בָּעֵי רַבִּי אֲבָהוּ: שִׁבּוֹלֶת שֶׁמֵּרְחָהּ בִּכְרִי, וּשְׁתָלָהּ, וְקָרָא עָלֶיהָ שֵׁם בִּמְחוּבָּר – מַהוּ? כֵּיוָן דְּמֵרְחָהּ טָבְלָא לַהּ, כִּי קָרָא עָלֶיהָ שֵׁם קָדְשָׁה לַהּ, אוֹ דִלְמָא, כֵּיוָן דְּשַׁתְלַהּ – פְּקַע לֵיהּ טִבְלָא מִינַּהּ.

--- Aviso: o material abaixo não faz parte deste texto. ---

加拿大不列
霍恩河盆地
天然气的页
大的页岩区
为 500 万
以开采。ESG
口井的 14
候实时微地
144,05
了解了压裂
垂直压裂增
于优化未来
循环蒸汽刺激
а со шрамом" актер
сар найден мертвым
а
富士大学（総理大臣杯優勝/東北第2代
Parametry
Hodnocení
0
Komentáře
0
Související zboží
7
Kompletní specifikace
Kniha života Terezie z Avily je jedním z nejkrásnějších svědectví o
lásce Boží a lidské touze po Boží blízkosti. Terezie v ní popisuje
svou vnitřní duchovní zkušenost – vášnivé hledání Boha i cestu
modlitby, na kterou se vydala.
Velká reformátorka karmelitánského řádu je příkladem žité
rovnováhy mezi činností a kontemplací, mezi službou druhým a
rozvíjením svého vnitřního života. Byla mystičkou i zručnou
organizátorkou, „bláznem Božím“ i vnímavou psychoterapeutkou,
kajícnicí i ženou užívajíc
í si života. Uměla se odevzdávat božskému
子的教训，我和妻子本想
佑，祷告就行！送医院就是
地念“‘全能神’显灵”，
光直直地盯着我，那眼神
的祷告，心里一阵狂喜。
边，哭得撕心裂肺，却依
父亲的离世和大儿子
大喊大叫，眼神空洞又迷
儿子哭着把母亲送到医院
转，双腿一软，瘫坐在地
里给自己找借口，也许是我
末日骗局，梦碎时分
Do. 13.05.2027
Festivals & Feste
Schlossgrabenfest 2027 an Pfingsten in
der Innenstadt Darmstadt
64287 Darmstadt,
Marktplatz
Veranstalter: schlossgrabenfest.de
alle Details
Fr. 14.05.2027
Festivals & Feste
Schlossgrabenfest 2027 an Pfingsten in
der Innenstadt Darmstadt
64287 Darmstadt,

§ Rabi Abbahu levanta um dilema: Com relação a uma espiga de grão que alguém alisou em um monte e depois a semeou novamente e posteriormente a designou como teruma ou dízimos enquanto ela estava presa ao solo, qual é a halakha? Deve-se dizer que, uma vez que ele a alisou, que é o ato que torna o produto sujeito à obrigação de teruma e dízimos, ele lhe deu o status de produto não dizimado, e portanto quando ele posteriormente a designou ele assim a santificou? Ou talvez, já que ele a havia semeado novamente depois de tê-la alisado, seu status de produto não dizimado caducou.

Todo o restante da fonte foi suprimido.